Y vale la pena hacer una pregunta sencilla:
¿De verdad entregar un balón significa que se está dejando de entregar comida, agua, medicamentos o ayudas humanitarias?
¡Claro que no!
Una emergencia de esta magnitud exige atender muchas necesidades al mismo tiempo. Alimentación, agua, alojamiento, salud, recuperación de viviendas, educación, protección de los niños y también recreación.
No podemos caer en la absurda idea de que, porque un niño recibió un balón, entonces debemos preguntarnos por qué no recibió comida. Las dos cosas pueden y deben coexistir.
UNICEF, que actualmente está trabajando en Chocó y Buenaventura como parte de la respuesta al terremoto, está suministrando agua, elementos de saneamiento e higiene y fortaleciendo, junto con las autoridades, las medidas de protección de niños, niñas y familias afectadas.

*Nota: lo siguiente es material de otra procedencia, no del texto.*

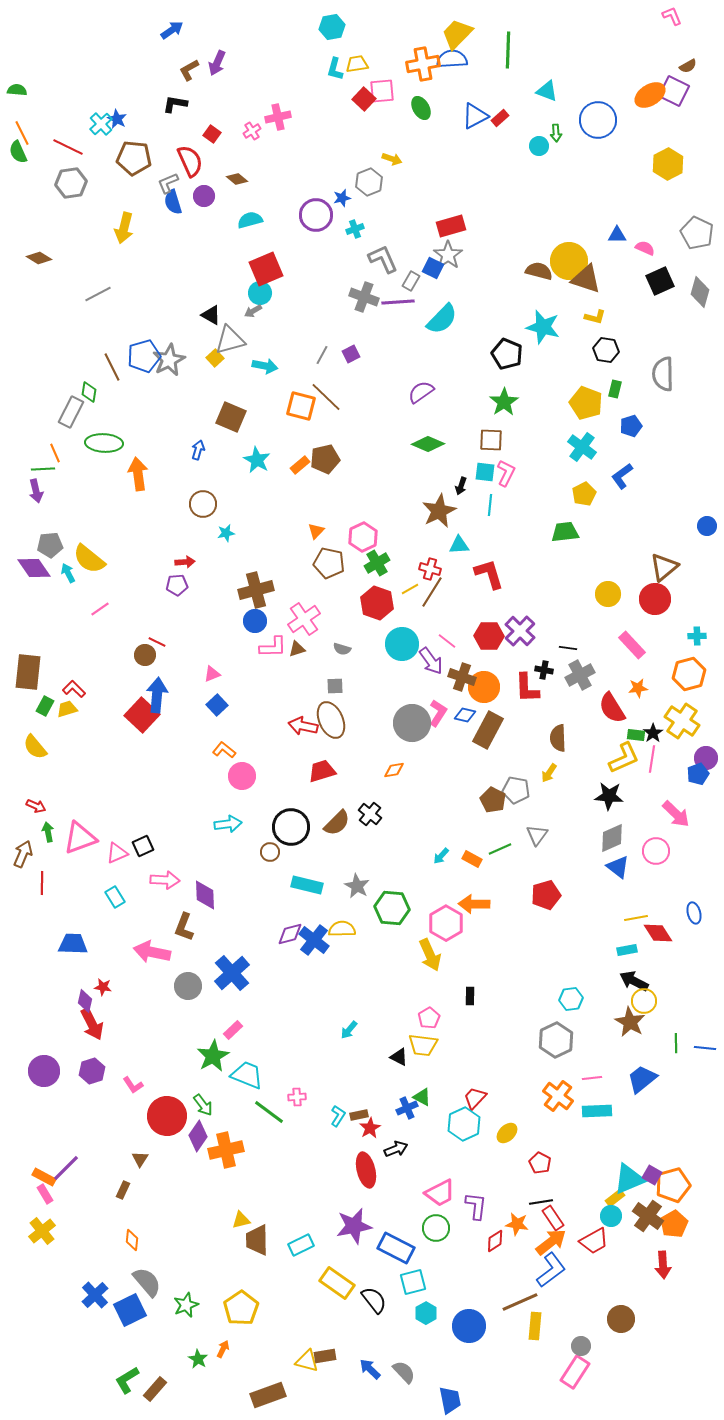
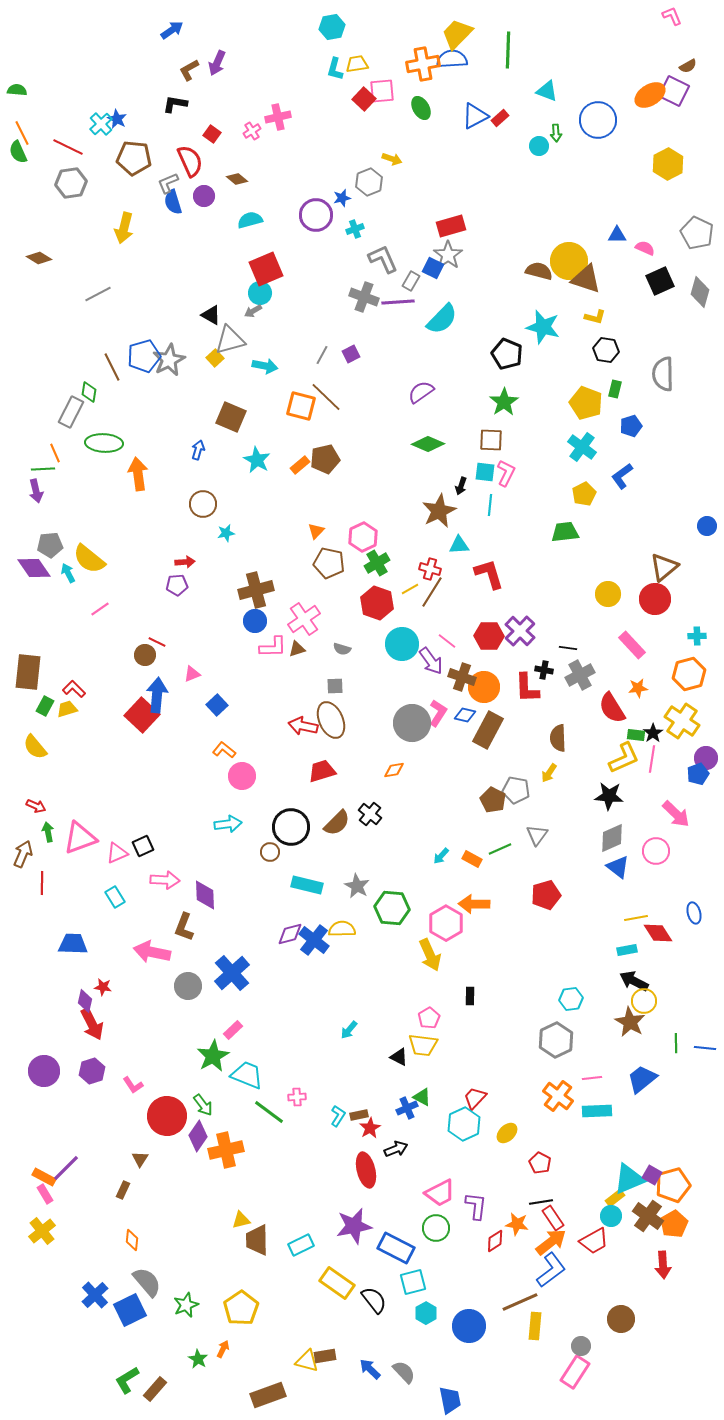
pink triangle at (212, 674): moved 20 px left
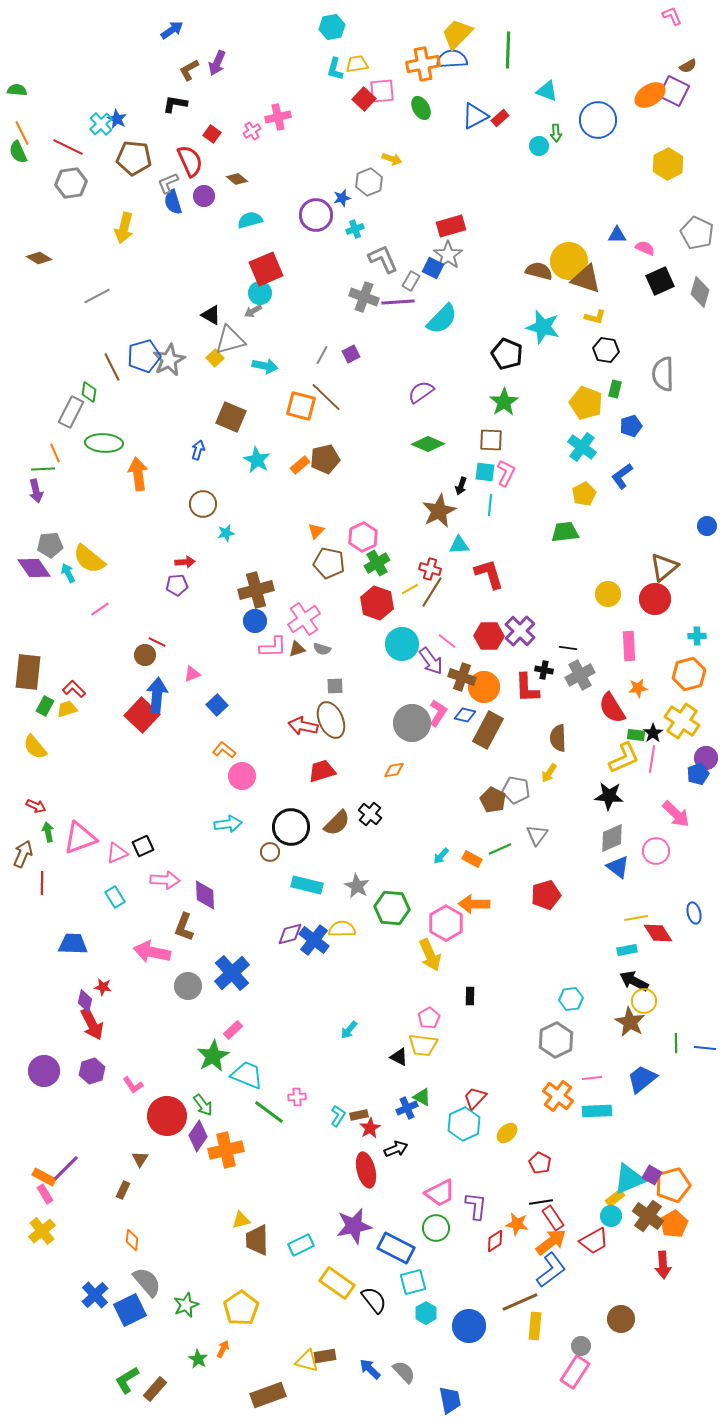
gray line at (98, 294): moved 1 px left, 2 px down
pink rectangle at (632, 645): moved 3 px left, 1 px down; rotated 40 degrees clockwise
gray semicircle at (342, 649): moved 20 px left
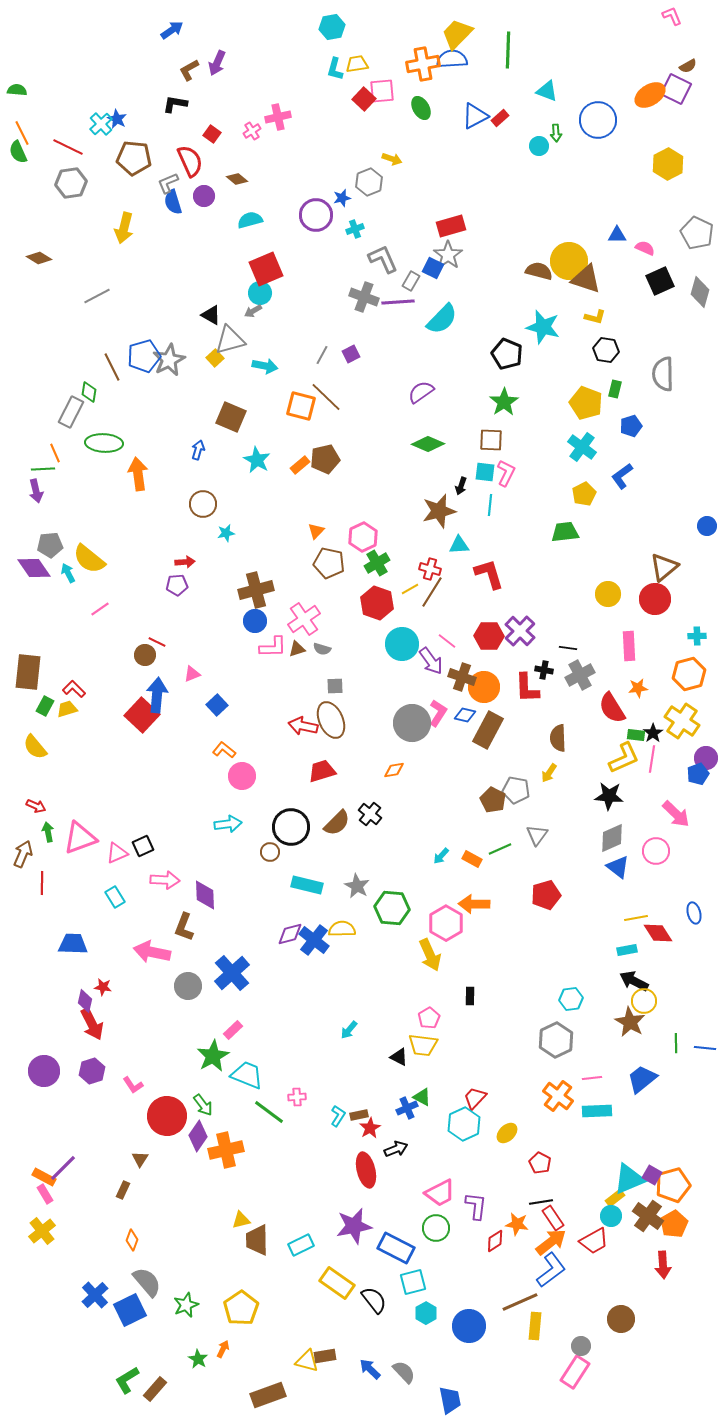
purple square at (674, 91): moved 2 px right, 2 px up
brown star at (439, 511): rotated 12 degrees clockwise
purple line at (66, 1168): moved 3 px left
orange diamond at (132, 1240): rotated 15 degrees clockwise
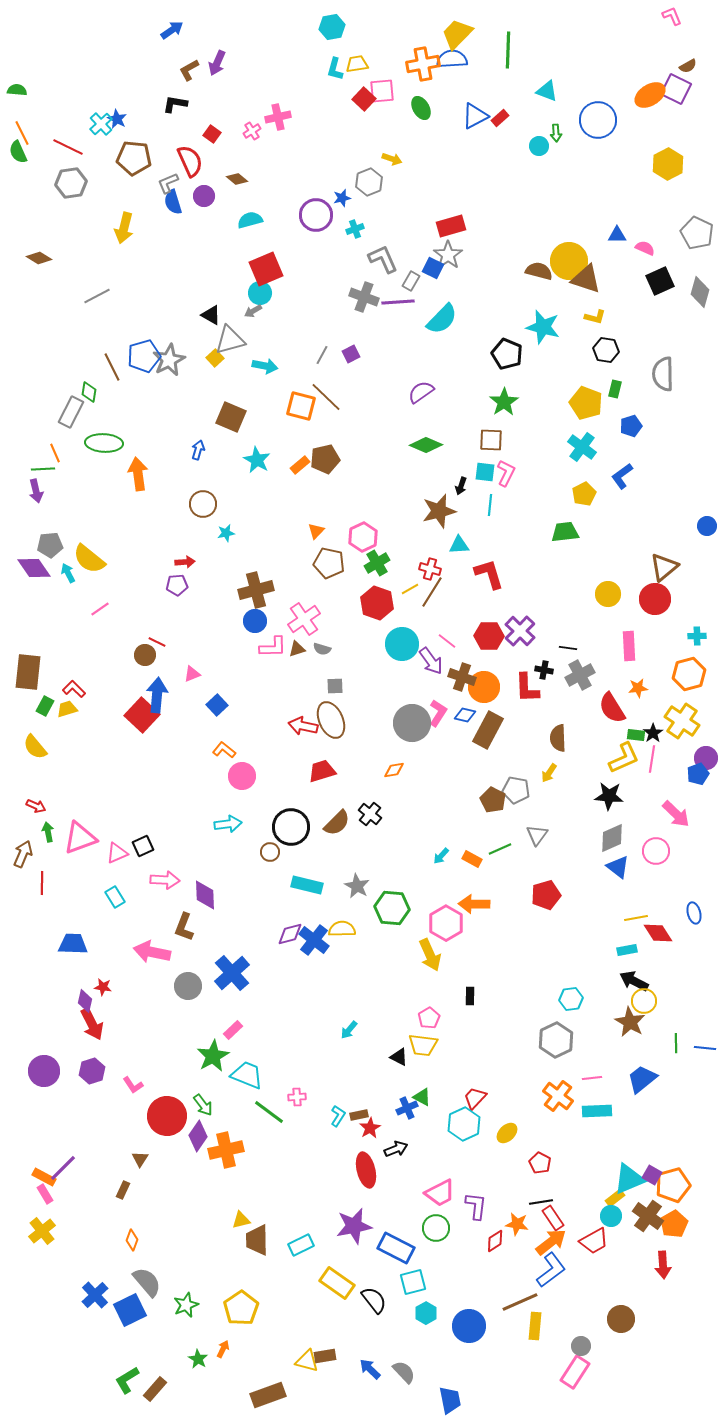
green diamond at (428, 444): moved 2 px left, 1 px down
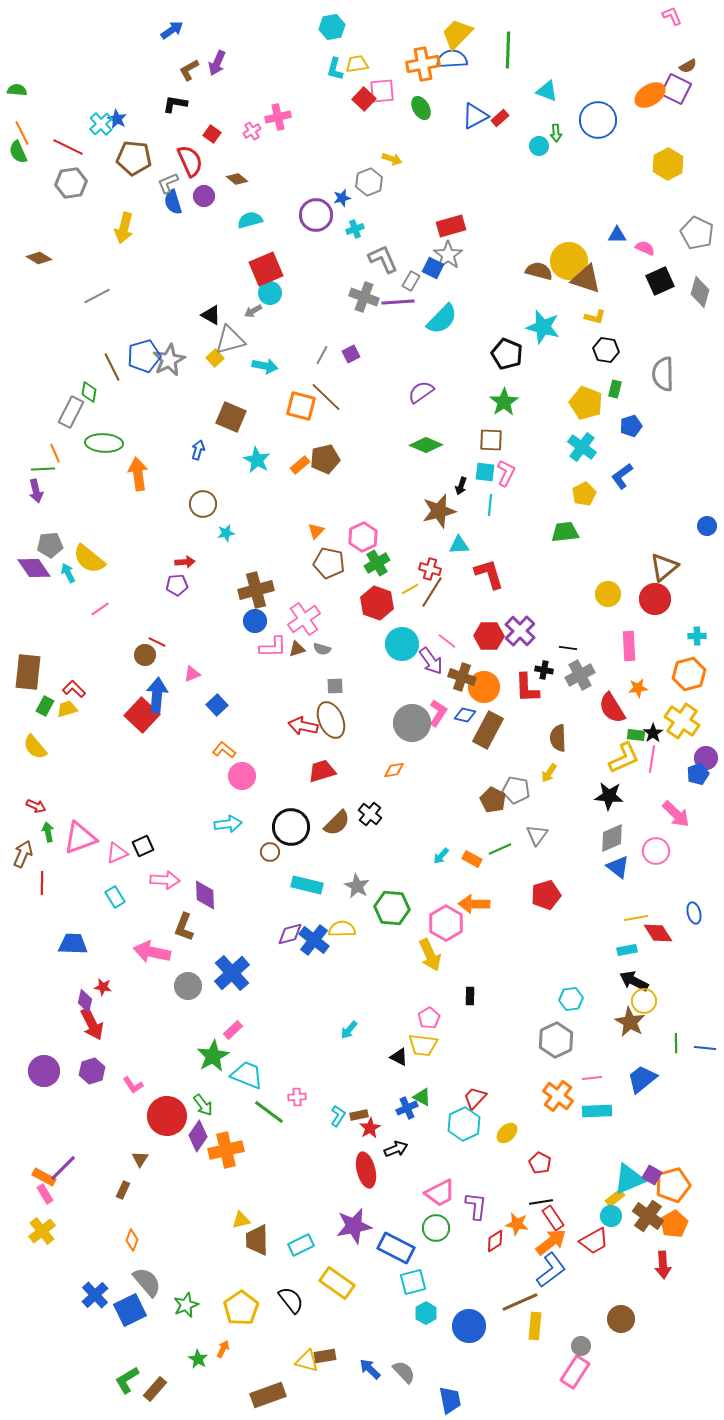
cyan circle at (260, 293): moved 10 px right
black semicircle at (374, 1300): moved 83 px left
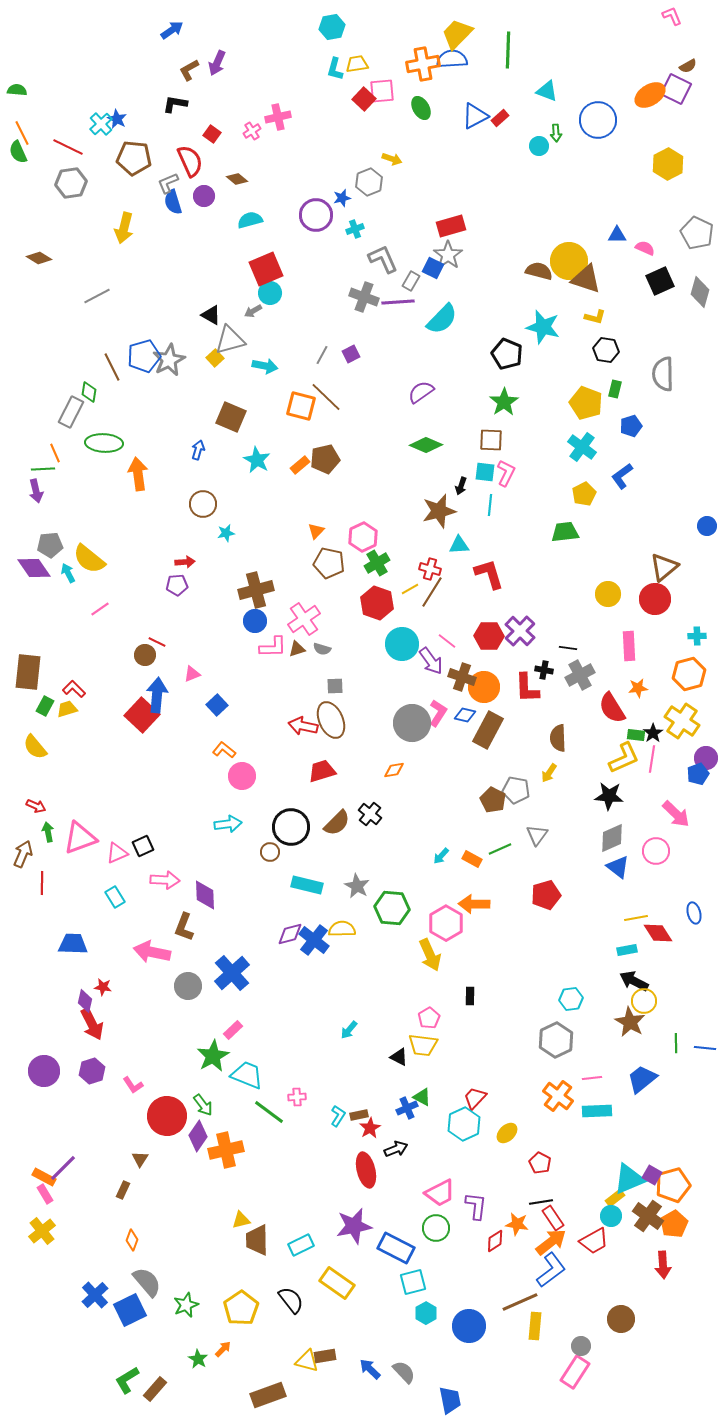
orange arrow at (223, 1349): rotated 18 degrees clockwise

Entonces, ¿por qué pretender hacer creer que un balón reemplaza esas ayudas?
No las reemplaza.
Un balón no es comida.
Un balón no es agua.
Un balón no es una vivienda.
Un balón no es un medicamento.
Pero un balón tampoco es un crimen.
Es un elemento de recreación para unos niños que acaban de vivir una situación traumática.
Después de un terremoto, los niños también necesitan recuperar algo de normalidad. Necesitan jugar, distraerse, compartir con otros niños y volver a sonreír.
Lo que resulta preocupante es que algunos sectores políticos estén intentando convertir cada ayuda entregada por el Gobierno en motivo de burla o sabotaje, como si reconocer una acción positiva significara estar de acuerdo con absolutamente todo lo que hace un gobierno.
Se puede criticar al Gobierno cuando corresponda.
Se puede exigir transparencia.
Se puede exigir que los recursos lleguen a quienes realmente los necesitan.
Pero una cosa muy diferente es sabotear o ridiculizar las ayudas simplemente porque provienen del Gobierno.
En una tragedia de esta magnitud, deberíamos estar pensando en cómo sumar esfuerzos, no en cómo convertir cada acción en una pelea política.
Si llega comida: bien.
Si llega agua: bien.
Si llegan medicamentos: bien.
Si llegan ayudas para reconstruir: bien.
Y si además llegan balones para que nuestros niños puedan jugar: también está bien.
Porque atender una emergencia no significa escoger entre alimentar a un niño o permitirle jugar.
Significa entender que la dignidad de un niño comprende ambas cosas.
En medio de una tragedia, dejemos por un momento la política a un lado.
Los niños del Chocó no tienen la culpa de nuestras diferencias políticas. Y si podemos regalarles aunque sea un momento de alegría, ¿por qué tendríamos que burlarnos de eso?